*ACTIVITY*. Only the text of the records below belongs in the answer, copied exactly, with pictures omitted.
--- GIVEN INFORMATION ---
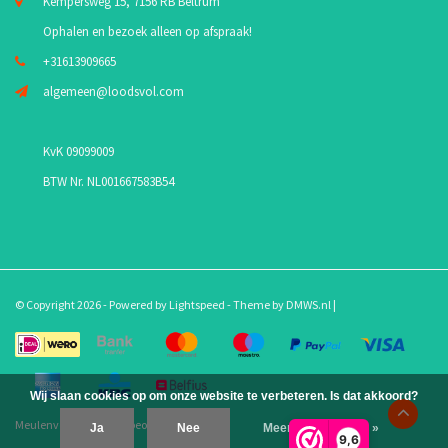
Kempersweg 15, 7156 RB Beltrum
Ophalen en bezoek alleen op afspraak!
+31613909665
algemeen@loodsvol.com
KvK 09099009
BTW Nr. NL001667583B54
© Copyright 2026 - Powered by
Lightspeed
- Theme by
DMWS.nl
|
Wij slaan cookies op om onze website te verbeteren. Is dat akkoord?
Meulenveld.com
/
10
-
beoordelingen op
Ja
Nee
Meer over cookies »
9,6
---
*TASK RESULT*.
Kempersweg 15, 7156 RB Beltrum
Ophalen en bezoek alleen op afspraak!
+31613909665
algemeen@loodsvol.com
KvK 09099009
BTW Nr. NL001667583B54
© Copyright 2026 - Powered by
Lightspeed
- Theme by
DMWS.nl
|
Wij slaan cookies op om onze website te verbeteren. Is dat akkoord?
Meulenveld.com
/
10
-
beoordelingen op
Ja
Nee
Meer over cookies »
9,6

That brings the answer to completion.